(Material provided)
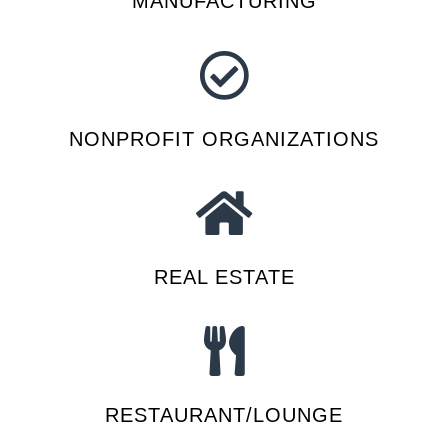
MANUFACTURING
NONPROFIT ORGANIZATIONS
REAL ESTATE
RESTAURANT/LOUNGE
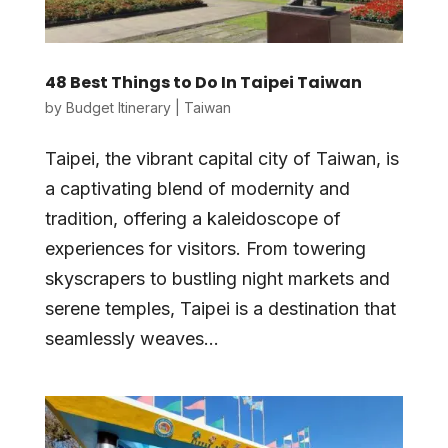
48 Best Things to Do In Taipei Taiwan
by
Budget Itinerary
|
Taiwan
Taipei, the vibrant capital city of Taiwan, is
a captivating blend of modernity and
tradition, offering a kaleidoscope of
experiences for visitors. From towering
skyscrapers to bustling night markets and
serene temples, Taipei is a destination that
seamlessly weaves...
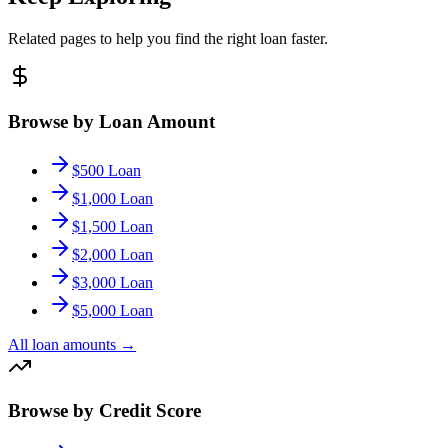
Related pages to help you find the right loan faster.
Browse by Loan Amount
$500 Loan
$1,000 Loan
$1,500 Loan
$2,000 Loan
$3,000 Loan
$5,000 Loan
All loan amounts
→
Browse by Credit Score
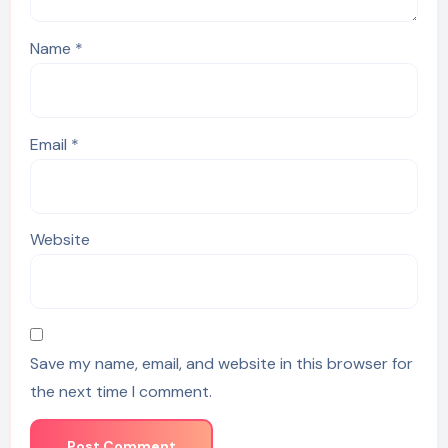
Name
*
Email
*
Website
Save my name, email, and website in this browser for
the next time I comment.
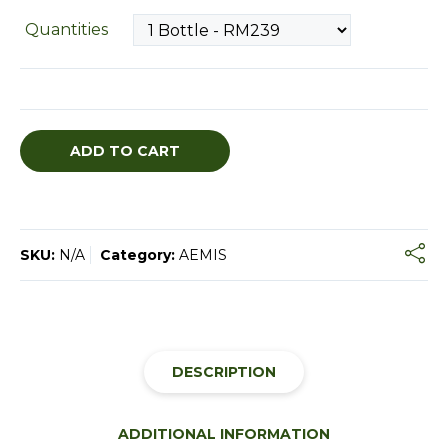
Quantities
ADD TO CART
SKU:
N/A
Category:
AEMIS
DESCRIPTION
ADDITIONAL INFORMATION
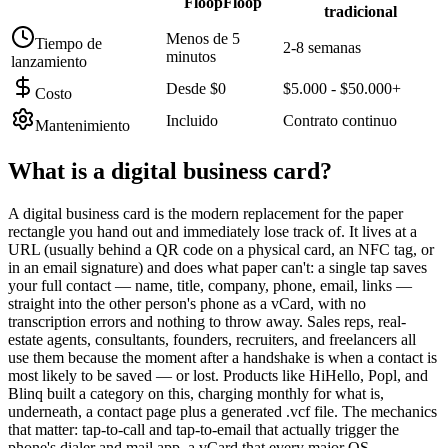
FloopFloop
tradicional
Menos de 5
Tiempo de
2-8 semanas
minutos
lanzamiento
Desde $0
$5.000 - $50.000+
Costo
Incluido
Contrato continuo
Mantenimiento
What is a
digital business card
?
A digital business card is the modern replacement for the paper
rectangle you hand out and immediately lose track of. It lives at a
URL (usually behind a QR code on a physical card, an NFC tag, or
in an email signature) and does what paper can't: a single tap saves
your full contact — name, title, company, phone, email, links —
straight into the other person's phone as a vCard, with no
transcription errors and nothing to throw away. Sales reps, real-
estate agents, consultants, founders, recruiters, and freelancers all
use them because the moment after a handshake is when a contact is
most likely to be saved — or lost. Products like HiHello, Popl, and
Blinq built a category on this, charging monthly for what is,
underneath, a contact page plus a generated .vcf file. The mechanics
that matter: tap-to-call and tap-to-email that actually trigger the
phone's dialer and mail app, a vCard that every major OS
(End Material provided)
Assignment:
Lines before the one containing "Related pages to" are not wanted; repeat that line and the rest of the listing exactly, leaving out pictures.

Solution for this problem:
Related pages to help you find the right loan faster.
Browse by Loan Amount
$500 Loan
$1,000 Loan
$1,500 Loan
$2,000 Loan
$3,000 Loan
$5,000 Loan
All loan amounts
→
Browse by Credit Score
Name
*
Email
*
Website
Save my name, email, and website in this browser for
the next time I comment.
Quantities
ADD TO CART
SKU:
N/A
Category:
AEMIS
DESCRIPTION
ADDITIONAL INFORMATION
FloopFloop
tradicional
Menos de 5
Tiempo de
2-8 semanas
minutos
lanzamiento
Desde $0
$5.000 - $50.000+
Costo
Incluido
Contrato continuo
Mantenimiento
What is a
digital business card
?
A digital business card is the modern replacement for the paper
rectangle you hand out and immediately lose track of. It lives at a
URL (usually behind a QR code on a physical card, an NFC tag, or
in an email signature) and does what paper can't: a single tap saves
your full contact — name, title, company, phone, email, links —
straight into the other person's phone as a vCard, with no
transcription errors and nothing to throw away. Sales reps, real-
estate agents, consultants, founders, recruiters, and freelancers all
use them because the moment after a handshake is when a contact is
most likely to be saved — or lost. Products like HiHello, Popl, and
Blinq built a category on this, charging monthly for what is,
underneath, a contact page plus a generated .vcf file. The mechanics
that matter: tap-to-call and tap-to-email that actually trigger the
phone's dialer and mail app, a vCard that every major OS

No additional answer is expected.